Scenario: Filtering rows and groups of rows - 6.3

Talend Open Studio for Big Data Components Reference Guide

EnrichVersion
6.3
EnrichProdName
Talend Open Studio for Big Data
task
Data Governance
Data Quality and Preparation
Design and Development
EnrichPlatform
Talend Studio

This scenario describes a three-component Job. A tRowGenerator is used to create random entries which are directly sent to a tSampleRow where they will be filtered according to a defined range. In this scenario, we suppose the input flow contains names of salespersons along with their respective number of sold products and their years of presence in the enterprise. The result of the filtering operation is displayed on the Run console.

Dropping and linking the components

  1. Drop the following components from the Palette onto the design workspace: tRowGenerator, tSampleRow, and tLogRow.

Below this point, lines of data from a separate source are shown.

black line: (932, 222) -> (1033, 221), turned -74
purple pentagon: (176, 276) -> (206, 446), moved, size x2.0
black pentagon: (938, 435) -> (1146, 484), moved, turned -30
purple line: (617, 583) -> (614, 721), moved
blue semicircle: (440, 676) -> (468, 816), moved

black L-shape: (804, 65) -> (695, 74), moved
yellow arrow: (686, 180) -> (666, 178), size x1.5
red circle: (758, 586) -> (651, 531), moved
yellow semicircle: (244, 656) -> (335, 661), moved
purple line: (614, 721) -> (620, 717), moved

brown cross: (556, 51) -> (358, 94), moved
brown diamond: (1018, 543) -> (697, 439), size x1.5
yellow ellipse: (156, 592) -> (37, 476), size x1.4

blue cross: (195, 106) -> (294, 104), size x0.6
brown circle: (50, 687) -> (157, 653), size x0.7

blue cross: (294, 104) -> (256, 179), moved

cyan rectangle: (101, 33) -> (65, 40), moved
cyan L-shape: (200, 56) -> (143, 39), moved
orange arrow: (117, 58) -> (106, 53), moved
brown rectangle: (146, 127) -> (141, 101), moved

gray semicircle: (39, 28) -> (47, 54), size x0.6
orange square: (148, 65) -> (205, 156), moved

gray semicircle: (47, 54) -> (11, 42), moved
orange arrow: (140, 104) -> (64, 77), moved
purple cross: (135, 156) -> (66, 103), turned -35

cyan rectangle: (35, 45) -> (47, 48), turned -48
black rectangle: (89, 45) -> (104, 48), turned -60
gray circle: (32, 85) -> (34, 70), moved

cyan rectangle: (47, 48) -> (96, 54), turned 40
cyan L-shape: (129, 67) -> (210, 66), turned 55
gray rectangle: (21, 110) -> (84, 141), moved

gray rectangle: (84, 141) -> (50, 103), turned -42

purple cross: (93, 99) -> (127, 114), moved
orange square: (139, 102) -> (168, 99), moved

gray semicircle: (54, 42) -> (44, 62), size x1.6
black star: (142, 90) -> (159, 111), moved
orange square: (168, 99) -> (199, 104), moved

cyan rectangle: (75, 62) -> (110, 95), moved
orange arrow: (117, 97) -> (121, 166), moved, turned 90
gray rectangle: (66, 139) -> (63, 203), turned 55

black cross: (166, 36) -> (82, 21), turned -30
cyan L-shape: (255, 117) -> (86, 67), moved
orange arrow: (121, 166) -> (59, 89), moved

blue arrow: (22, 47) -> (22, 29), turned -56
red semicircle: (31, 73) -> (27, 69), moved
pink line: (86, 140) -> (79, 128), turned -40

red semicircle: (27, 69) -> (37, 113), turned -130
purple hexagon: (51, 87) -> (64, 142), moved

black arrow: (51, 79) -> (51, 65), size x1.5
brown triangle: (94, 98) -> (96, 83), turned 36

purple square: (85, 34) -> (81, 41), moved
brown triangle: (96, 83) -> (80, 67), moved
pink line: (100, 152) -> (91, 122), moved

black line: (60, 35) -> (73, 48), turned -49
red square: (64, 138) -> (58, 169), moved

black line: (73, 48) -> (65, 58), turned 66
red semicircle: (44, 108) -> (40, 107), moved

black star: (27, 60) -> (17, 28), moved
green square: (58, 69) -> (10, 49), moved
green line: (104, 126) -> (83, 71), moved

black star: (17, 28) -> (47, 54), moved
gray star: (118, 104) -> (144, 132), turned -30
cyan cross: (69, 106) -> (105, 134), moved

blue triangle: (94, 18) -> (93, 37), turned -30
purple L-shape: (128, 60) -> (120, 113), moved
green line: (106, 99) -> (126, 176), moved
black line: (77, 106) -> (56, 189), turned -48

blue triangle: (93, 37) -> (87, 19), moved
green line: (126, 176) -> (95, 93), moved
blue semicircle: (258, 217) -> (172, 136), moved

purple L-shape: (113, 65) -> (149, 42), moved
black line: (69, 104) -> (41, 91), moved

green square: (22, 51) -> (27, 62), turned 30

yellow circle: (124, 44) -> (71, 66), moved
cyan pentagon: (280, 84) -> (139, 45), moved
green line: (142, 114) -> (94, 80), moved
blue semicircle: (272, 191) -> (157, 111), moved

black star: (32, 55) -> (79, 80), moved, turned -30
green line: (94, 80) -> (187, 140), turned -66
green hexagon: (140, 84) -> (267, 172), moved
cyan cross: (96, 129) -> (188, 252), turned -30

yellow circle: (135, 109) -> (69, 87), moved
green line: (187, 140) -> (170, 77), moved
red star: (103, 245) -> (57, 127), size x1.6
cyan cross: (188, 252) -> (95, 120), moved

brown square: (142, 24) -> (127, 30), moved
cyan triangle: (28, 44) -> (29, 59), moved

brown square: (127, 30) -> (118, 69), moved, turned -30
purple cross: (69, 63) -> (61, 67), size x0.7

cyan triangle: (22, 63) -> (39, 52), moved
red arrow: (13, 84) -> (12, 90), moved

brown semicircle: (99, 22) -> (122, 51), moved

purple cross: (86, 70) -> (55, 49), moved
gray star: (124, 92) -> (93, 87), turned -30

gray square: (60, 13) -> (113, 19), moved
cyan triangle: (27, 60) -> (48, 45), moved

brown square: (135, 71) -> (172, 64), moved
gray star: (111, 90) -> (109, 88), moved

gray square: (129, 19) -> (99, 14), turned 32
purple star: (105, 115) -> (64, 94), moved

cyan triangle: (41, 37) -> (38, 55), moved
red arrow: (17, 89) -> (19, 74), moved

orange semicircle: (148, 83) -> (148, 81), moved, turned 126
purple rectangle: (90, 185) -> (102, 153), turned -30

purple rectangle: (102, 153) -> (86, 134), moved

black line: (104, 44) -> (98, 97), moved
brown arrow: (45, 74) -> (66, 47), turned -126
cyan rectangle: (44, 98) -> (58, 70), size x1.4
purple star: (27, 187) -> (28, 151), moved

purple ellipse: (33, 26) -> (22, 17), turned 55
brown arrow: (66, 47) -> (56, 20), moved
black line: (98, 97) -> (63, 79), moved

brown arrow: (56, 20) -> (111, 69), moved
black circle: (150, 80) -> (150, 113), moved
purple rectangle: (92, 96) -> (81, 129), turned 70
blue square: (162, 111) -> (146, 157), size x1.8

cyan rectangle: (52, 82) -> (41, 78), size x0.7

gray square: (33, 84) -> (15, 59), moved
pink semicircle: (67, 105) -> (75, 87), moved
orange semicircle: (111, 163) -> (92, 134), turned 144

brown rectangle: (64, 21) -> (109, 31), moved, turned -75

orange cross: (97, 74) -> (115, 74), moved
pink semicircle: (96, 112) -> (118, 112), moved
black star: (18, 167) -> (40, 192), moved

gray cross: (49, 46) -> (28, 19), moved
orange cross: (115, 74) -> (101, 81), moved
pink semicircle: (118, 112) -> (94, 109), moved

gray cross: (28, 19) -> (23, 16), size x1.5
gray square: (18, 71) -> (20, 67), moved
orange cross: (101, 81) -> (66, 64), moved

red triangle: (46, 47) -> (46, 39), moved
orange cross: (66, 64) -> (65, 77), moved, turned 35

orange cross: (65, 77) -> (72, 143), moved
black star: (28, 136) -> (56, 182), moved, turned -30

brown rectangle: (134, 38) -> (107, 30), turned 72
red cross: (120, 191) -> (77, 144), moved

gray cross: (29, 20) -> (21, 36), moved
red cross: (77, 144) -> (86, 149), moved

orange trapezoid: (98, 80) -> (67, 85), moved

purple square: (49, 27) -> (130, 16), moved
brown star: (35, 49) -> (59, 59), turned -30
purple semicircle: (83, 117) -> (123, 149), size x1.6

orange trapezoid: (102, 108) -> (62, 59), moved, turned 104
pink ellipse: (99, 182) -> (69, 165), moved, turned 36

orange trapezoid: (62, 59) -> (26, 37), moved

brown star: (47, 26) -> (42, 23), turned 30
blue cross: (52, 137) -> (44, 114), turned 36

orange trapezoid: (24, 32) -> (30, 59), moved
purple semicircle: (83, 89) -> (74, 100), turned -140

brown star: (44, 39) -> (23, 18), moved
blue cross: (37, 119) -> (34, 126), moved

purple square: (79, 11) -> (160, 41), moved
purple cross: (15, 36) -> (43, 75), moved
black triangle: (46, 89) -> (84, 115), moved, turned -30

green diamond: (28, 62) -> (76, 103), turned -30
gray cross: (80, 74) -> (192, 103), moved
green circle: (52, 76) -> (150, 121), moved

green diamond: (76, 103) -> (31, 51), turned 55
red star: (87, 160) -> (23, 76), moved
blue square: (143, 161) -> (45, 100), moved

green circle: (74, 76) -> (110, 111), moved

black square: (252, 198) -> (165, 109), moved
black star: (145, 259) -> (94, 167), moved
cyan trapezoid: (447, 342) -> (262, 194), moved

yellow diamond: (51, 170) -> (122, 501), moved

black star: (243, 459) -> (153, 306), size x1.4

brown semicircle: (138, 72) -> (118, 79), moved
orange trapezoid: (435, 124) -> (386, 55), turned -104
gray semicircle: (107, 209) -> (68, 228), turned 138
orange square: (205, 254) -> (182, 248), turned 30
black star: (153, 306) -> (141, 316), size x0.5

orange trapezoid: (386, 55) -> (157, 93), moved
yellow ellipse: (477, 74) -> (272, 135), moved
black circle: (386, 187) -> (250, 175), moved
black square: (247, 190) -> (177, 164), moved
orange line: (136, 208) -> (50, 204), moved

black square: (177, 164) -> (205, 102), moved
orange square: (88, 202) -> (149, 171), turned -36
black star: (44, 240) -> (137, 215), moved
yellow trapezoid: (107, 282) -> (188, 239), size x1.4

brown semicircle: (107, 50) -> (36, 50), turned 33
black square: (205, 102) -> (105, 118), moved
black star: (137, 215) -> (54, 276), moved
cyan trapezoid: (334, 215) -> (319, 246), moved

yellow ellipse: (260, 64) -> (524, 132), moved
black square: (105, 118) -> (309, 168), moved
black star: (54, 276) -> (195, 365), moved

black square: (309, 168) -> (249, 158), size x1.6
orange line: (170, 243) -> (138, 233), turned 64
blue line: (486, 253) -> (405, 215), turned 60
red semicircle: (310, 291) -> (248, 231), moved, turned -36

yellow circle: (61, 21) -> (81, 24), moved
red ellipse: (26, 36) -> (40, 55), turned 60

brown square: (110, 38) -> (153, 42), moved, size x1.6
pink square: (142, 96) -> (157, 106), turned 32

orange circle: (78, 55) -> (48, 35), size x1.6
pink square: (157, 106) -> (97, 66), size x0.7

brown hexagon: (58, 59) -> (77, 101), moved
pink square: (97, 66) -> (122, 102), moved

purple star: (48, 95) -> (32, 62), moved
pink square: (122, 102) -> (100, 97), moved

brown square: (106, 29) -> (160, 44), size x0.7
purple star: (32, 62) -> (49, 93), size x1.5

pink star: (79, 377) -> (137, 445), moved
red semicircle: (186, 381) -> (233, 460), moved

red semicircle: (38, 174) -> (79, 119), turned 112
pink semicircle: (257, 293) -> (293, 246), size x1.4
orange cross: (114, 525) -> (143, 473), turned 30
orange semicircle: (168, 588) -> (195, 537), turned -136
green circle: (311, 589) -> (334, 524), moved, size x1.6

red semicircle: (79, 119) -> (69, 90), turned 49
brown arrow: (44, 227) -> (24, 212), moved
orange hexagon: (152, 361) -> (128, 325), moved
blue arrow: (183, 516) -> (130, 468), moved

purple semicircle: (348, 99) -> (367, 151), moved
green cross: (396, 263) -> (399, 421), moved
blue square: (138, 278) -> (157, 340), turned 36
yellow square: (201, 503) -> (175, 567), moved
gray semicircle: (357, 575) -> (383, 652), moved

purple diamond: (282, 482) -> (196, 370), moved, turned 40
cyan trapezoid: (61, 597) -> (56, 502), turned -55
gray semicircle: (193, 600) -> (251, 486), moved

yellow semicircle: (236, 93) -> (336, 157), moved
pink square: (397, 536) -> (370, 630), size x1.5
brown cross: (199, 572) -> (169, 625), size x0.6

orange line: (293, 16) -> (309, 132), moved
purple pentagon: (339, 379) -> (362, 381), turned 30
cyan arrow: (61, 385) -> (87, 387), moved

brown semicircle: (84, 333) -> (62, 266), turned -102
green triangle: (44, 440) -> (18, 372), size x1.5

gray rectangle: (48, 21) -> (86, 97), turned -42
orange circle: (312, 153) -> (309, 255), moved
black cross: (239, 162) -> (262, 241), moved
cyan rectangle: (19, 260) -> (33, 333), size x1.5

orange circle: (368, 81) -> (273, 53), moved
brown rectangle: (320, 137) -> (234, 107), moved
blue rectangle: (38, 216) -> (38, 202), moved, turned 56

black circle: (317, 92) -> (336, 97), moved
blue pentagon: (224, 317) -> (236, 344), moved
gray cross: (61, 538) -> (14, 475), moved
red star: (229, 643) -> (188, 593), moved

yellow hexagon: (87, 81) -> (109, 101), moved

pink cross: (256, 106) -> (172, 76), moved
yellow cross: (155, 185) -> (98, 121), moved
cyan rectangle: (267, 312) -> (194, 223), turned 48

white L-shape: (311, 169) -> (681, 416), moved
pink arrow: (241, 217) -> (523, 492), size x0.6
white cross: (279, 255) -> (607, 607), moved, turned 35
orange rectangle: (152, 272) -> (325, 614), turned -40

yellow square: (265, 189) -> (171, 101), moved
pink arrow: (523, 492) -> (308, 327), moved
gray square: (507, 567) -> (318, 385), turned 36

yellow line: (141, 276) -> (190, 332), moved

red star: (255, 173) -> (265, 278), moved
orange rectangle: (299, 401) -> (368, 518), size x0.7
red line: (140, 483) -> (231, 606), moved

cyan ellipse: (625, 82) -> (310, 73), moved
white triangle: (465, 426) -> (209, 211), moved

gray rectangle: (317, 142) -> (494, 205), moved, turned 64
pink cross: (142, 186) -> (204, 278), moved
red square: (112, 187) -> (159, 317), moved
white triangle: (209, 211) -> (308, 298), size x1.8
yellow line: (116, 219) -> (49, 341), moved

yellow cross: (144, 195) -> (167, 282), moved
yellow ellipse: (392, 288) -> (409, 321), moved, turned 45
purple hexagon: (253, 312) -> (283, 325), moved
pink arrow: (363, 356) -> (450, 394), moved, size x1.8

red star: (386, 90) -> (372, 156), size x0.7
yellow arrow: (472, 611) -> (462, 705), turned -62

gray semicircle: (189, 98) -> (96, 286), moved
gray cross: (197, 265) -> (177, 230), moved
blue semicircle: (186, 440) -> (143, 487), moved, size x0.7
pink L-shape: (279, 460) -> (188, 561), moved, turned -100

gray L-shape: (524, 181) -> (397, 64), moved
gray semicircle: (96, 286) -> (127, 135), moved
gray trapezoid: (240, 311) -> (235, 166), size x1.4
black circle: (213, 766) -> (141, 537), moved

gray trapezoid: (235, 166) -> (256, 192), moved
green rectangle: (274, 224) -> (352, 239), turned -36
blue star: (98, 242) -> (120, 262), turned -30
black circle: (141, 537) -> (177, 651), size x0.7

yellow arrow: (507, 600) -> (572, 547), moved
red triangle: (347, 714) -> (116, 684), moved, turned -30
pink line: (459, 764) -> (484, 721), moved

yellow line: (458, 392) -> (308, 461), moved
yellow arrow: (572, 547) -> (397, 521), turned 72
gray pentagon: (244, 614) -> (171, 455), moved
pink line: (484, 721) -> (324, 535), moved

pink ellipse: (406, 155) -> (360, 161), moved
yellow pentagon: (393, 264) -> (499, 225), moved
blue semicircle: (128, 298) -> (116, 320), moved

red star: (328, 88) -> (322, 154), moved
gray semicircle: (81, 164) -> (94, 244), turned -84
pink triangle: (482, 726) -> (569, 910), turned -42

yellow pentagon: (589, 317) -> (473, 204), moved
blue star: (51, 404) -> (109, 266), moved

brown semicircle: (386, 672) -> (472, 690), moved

  2. Connect the three components using Row > Main links.

Configuring the components

  1. In the design workspace, select tRowgenerator, and click the Component tab to define the basic settings for tRowGenerator.

  2. Click the [...] button next to Edit Schema to define the data you want to use as input. In this scenario, the schema is made of five columns.

  3. In the Basic settings view, click RowGenerator Editor to define the data to be generated.

  4. In the RowGenerator Editor, specify the number of rows to be generated in the Number of Rows for RowGenerator field and click OK. The RowGenerator Editor closes.

  5. In the design workspace, select tSampleRow and click the Component tab to define the basic settings for tSampleRow.

  6. In the Basic settings view, set the Schema to Built-In and click Sync columns to retrieve the schema from the tRowGenerator component.

  7. In the Range panel, set the filter to select your rows using the correct syntax as explained. In this scenario, we want to select the first and fifth lines along with the group of lines between 9 and 12.

  8. In the design workspace, select tLogRow and click the Component tab to define its basic settings. For more information about tLogRow, see tLogRow.

Saving and execting the Job

  1. Press Ctrl+S to save your Job.

  2. Press F6, or click Run on the Run tab to execute the Job.

    The filtering result displayed on the console shows the first and fifth rows and the group of rows between 9 and 12.